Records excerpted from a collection
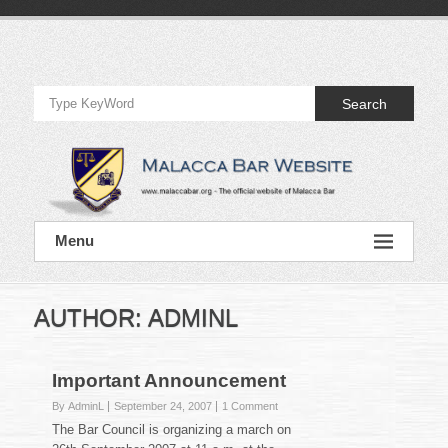
Skip
to
Official
content
Website
Search
of
Malacca
Bar
Official
Menu
Website
of
Malacca
Bar
AUTHOR:
ADMINL
Important Announcement
By AdminL
September 24, 2007
1 Comment
The Bar Council is organizing a march on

> [About this task]:
A word-for-word retyping of every record is required, without the pictures.

> [Reply]:
Skip
to
Official
content
Website
Search
of
Malacca
Bar
Official
Menu
Website
of
Malacca
Bar
AUTHOR:
ADMINL
Important Announcement
By AdminL
September 24, 2007
1 Comment
The Bar Council is organizing a march on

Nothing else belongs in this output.